Seorang pemimpin pun perlu terus melakukan yang sama. Ia perlu terus belajar, membaca, dan mencoba menerapkan teori serta ilmu yang ia punya untuk memperbaiki praksis organisasi yang ia pimpin. Hanya dengan begitu, ia bisa mewujudkan visi dan misi organisasi yang ia pimpin.

Paradoks
Seorang guru harus hidup dalam paradoks. Di satu sisi, ia harus bersikap penuh hormat dan kelembutan pada murid-muridnya. Di sisi lain, ia juga harus bersikap keras dan menerapkan displin secara konsisten pada murid-muridnya, sehingga mereka bisa mengembangkan potensi dirinya semaksimal mungkin.
Seorang pemimpin pun juga harus melakukan itu. Ia tahu kapan harus bersikap lembut dan penuh hormat pada orang-orang yang ia pimpin. Namun ia juga harus tahu, kapan ia harus bersikap keras, dan menerapkan displin yang konsisten pada orang-orang yang ia pimpin, termasuk pada dirinya sendiri.

Keseimbangan yang Kreatif
Guru yang baik adalah guru yang mampu bersikap seimbang secara kreatif. Artinya, ia mampu membuat kurikulum pengajaran yang baku, tetapi juga siap, bahwa dalam penerapan, kurikulum tersebut bisa berubah sesuai dengan dinamika kelas, dan perkembangan ilmu yang ada. “Guru yang baik”, demikian tulisnya, “adalah tentang keseimbangan kreatif antara diktator yang otoriter di satu sisi, seorang pendorong (pemotivasi) yang baik di sisi lain.”
Pemimpin yang baik juga harus mampu bersikap fleksibel. Ia harus memiliki strategi untuk mewujudkan visi dan misi organisasi yang ia pimpin. Namun, ia juga harus tahu, bahwa strategi itu tidak mutlak, melainkan mampu berubah seturut dengan perubahan situasi yang terjadi.
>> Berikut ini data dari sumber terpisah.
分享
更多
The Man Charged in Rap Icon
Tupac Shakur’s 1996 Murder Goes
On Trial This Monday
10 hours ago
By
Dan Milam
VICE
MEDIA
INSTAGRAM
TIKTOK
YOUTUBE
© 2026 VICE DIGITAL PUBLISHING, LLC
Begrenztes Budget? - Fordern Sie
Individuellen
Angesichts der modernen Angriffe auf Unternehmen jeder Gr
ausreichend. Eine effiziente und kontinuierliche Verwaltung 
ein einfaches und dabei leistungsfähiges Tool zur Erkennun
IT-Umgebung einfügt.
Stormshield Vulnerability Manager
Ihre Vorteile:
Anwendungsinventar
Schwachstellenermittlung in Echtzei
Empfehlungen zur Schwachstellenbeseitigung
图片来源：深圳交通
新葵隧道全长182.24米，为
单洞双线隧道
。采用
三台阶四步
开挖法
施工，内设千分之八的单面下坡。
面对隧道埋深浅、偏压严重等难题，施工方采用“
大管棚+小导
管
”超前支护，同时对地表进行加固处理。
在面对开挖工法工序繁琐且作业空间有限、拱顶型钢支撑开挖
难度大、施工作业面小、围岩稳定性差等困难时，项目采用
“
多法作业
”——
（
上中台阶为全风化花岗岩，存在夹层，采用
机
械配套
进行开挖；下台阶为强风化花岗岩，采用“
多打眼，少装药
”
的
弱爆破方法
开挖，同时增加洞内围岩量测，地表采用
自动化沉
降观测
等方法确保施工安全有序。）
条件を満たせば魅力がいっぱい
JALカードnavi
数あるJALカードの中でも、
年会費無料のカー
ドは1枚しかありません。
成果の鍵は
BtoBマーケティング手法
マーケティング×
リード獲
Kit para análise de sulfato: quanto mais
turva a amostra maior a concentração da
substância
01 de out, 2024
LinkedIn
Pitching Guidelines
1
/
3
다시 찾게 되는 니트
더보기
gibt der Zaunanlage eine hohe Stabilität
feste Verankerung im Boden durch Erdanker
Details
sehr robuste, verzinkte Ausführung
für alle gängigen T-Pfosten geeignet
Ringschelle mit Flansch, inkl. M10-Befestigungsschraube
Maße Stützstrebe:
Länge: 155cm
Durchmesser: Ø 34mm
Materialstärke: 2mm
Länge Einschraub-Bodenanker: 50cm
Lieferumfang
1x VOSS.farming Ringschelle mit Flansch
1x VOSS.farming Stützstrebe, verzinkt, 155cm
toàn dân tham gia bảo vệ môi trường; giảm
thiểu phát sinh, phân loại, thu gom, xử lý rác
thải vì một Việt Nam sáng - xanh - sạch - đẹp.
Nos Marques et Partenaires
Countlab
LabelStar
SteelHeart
Visi dan idealisme tetap ada, namun penerapannya perlu untuk selalu membaca tanda-tanda jaman.

Gaya
Seorang guru harus punya gaya. Ia harus bisa menghibur siswa/mahasiswa! Dan ia juga tidak boleh kehilangan kedalaman ilmu maupun refleksi ilmiahnya! Ia harus mampu berkeliling kelas, dan menyapa siswa/mahasiswanya untuk berpikir serta belajar dengan rajin. Guru bisa dibayangkan sebagai pemimpin orkestra, dan murid-muridnya adalah pemain beragam alat musik yang ada. Pendidikan yang baik bagaikan musik yang indah.
Bukankah seorang pemimpin juga harus seperti itu? Bukankah ia harus punya gaya? Bukankah ia harus mampu bercanda dengan orang-orang yang ia pimpin, tanpa kehilangan fokus pada visi dan misi organisasi yang hendak diwujudkan?

Humor
Pengajaran yang baik tidak bisa dilepaskan dari humor dan tawa! Guru yang baik tidak terlalu serius dalam melihat kehidupan. Ia selalu bisa menertawakan ironi dan absurditas hidup. Ia bahkan bisa menertawakan dirinya sendiri, menertawakan kegagalan dan kebodohannya sendiri.
Ini penting, supaya suasana belajar jadi lebih santai. Ini juga penting, supaya murid melihat gurunya juga sebagai manusia yang punya kelemahan, dan pernah gagal dalam hidupnya. Murid-murid pun bisa melihat wajah manusia di dalam sosok gurunya yang, walaupun penuh kelemahan, mampu belajar dari kegagalannya, dan maju terus menjalani kehidupan. Bagaimana menurut anda?
Pemimpin juga harus mampu mengundang humor dan tawa, terutama ketika memimpin rapat. Ia mampu belajar dari kesalahannya sendiri, menertawakan kebodohan-kebodohan yang pernah ia perbuat, dan mengajak orang untuk belajar dari pengalamannya. Seorang pemimpin juga adalah manusia yang, walaupun menjalani hidup yang sulit, tetap maju terus melangkah dengan pasti di dalam kehidupan.

Memberikan Waktu
Guru yang baik mencintai dan merawat murid-muridnya. Untuk bisa menerapkan cinta tersebut, ia butuh memberikan waktu dan tenaganya, bahkan lebih daripada yang dituntut darinya. “Menjadi guru yang baik”, demikian tulisnya, “berarti memberikan waktu banyak yang tak pernah dihargai untuk mengoreksi, membuat dan mengubah materi pengajaran, dan mempersiapkan bahan untuk mengembangkan pengajaran.” Ia menyebutnya dengan kata yang amat bagus, yakni thankless hours and efforts.
Pemimpin yang baik perlu melakukan yang sama. Ia harus mampu melakukan hal-hal yang melampaui tanggung jawabnya untuk membuktikan cintanya pada organisasi, serta visi dan misi yang diemban organisasi itu. Ia juga seringkali menjalani thankless hours and efforts yang membuatnya sedih dan merasa kesepian.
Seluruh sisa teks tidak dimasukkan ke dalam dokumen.